Urgent help needed with segregation of the code
devinaarvind opened this issue · comments
For my project, I need to separate the code into the following format:
I need to segregate the code into functions as described below. The main method should take the input as a txt file (which would be the bag of sentences) and give the output as a txt file which would contain the entities, correct relations and predicted relations. I have tried printing the actual and predicted relations in the 'predict' function but it shows a one-hot representation I believe. Can you please help me on how do I refactor the reside code as per the structure given below?
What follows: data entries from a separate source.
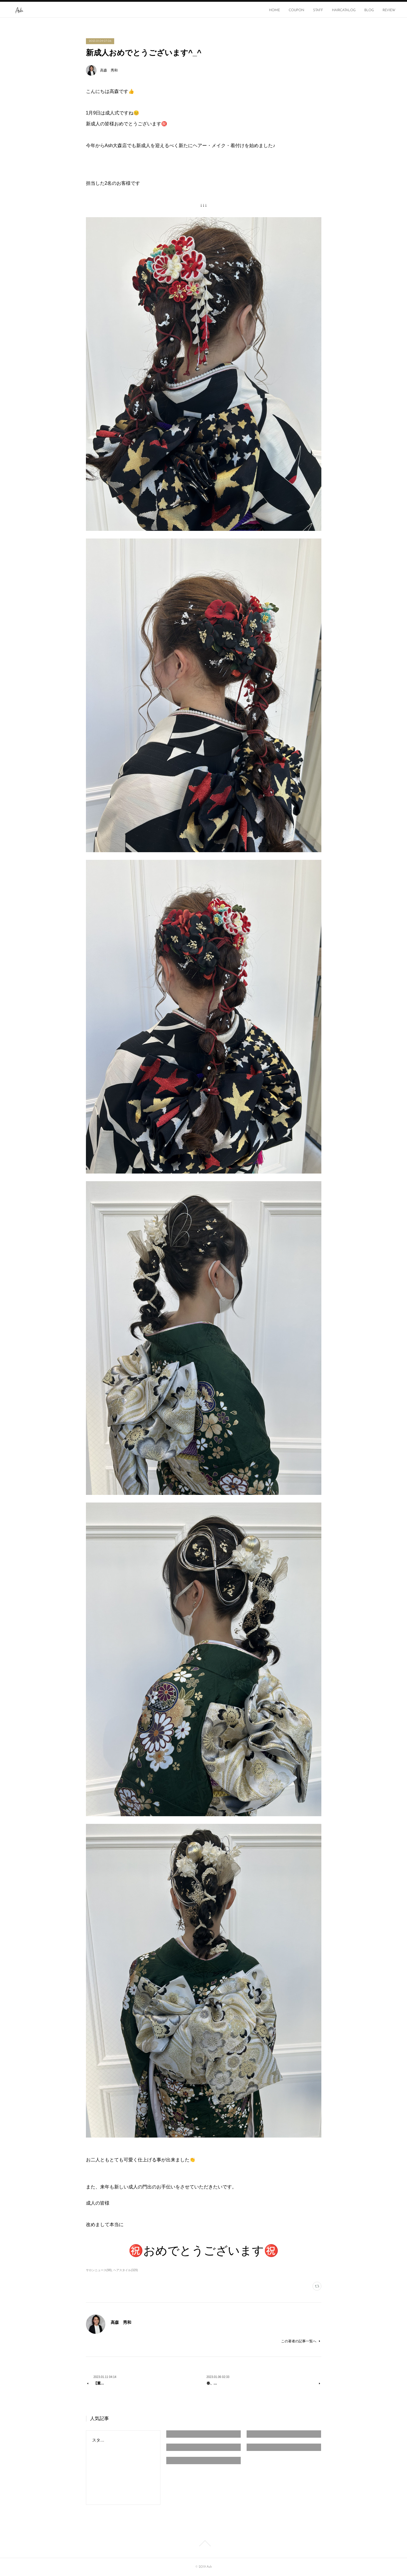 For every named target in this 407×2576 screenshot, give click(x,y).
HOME (274, 10)
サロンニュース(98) (99, 2270)
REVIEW (389, 10)
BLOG (369, 10)
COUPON (296, 10)
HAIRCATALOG (343, 10)
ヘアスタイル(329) (125, 2270)
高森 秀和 (109, 70)
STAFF (318, 10)
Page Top (203, 2543)
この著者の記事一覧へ (301, 2341) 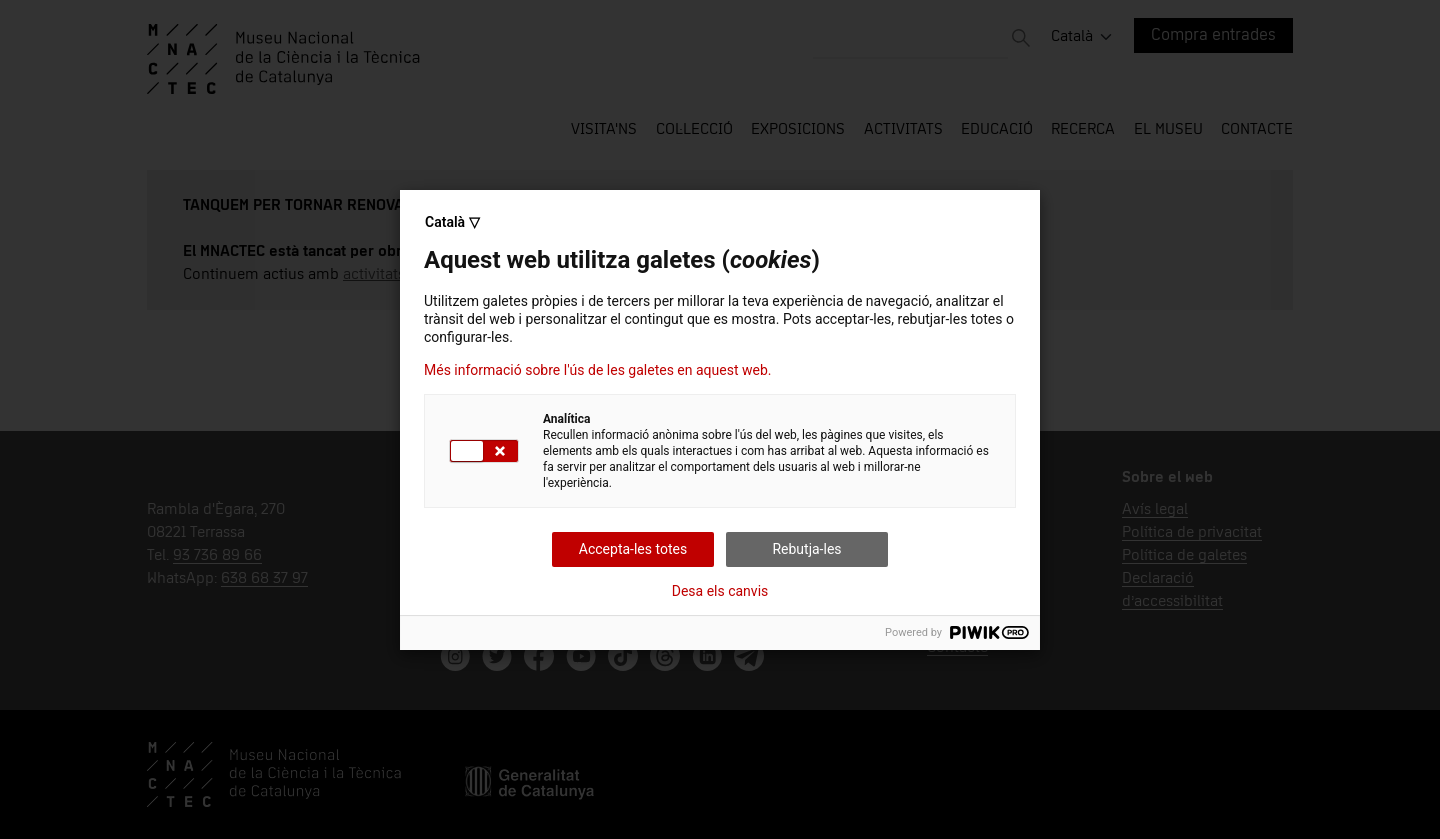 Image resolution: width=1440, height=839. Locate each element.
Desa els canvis (720, 591)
class RelationExtraction(abc.ABC):
def __init__(self):
pass
@abc.abstractmethod
def read_dataset(self, input_file, *args, **kwargs):
"""
Reads a dataset to be used for training
Note: The child file of each member overrides this function to read dataset
according to their data format.
Args:
input_file: Filepath with list of files to be read
Returns:
(optional):Data from file
"""
pass
@abc.abstractmethod
def data_preprocess(self,input_data, *args, **kwargs):
"""
(Optional): For members who do not need preprocessing. example: .pkl files
A common function for a set of data cleaning techniques such as lemmatization, count vectorizer and so forth.
Args:
input_data: Raw data to tokenize
Returns:
Formatted data for further use.
"""
pass
@abc.abstractmethod
def tokenize(self, input_data ,ngram_size=None, *args, **kwargs):
"""
Tokenizes dataset using Stanford Core NLP(Server/API)
Args:
input_data: str or [str] : data to tokenize
ngram_size: mention the size of the token combinations, default to None
Returns:
tokenized version of data
"""
pass
@abc.abstractmethod
def train(self, train_data, *args, **kwargs):
"""
Trains a model on the given training data
Note: The child file of each member overrides this function to train data
according to their algorithm.
Args:
train_data: post-processed data to be trained.
Returns:
(Optional) : trained model in applicable formats.
None: if the model is stored internally.
"""
pass
@abc.abstractmethod
def predict(self, test_data, entity_1 = None, entity_2= None, trained_model = None, *args, **kwargs):
"""
Predict on the trained model using test data
Args:
entity_1, entity_2: for some models, given an entity, give the relation most suitable
test_data: test the model and predict the result.
trained_model: the trained model from the method - def train().
None if store trained model internally.
Returns:
probablities: which relation is more probable given entity1, entity2
or
relation: [tuple], list of tuples. (Eg - Entity 1, Relation, Entity 2) or in other format
"""
pass
@abc.abstractmethod
def evaluate(self, input_data, trained_model = None, *args, **kwargs):
"""
Evaluates the result based on the benchmark dataset and the evauation metrics [Precision,Recall,F1, or others...]
Args:
input_data: benchmark dataset/evaluation data
trained_model: trained model or None if stored internally
Returns:
performance metrics: tuple with (p,r,f1) or similar...
"""
pass
@abc.abstractmethod
def save_model(self, file):
"""
:param file: Where to save the model - Optional function
:return:
"""
pass
@abc.abstractmethod
def load_model(self, file):
"""
:param file: From where to load the model - Optional function
:return:
"""
pass
Please refer to online
directory, it does the same thing which you are looking for.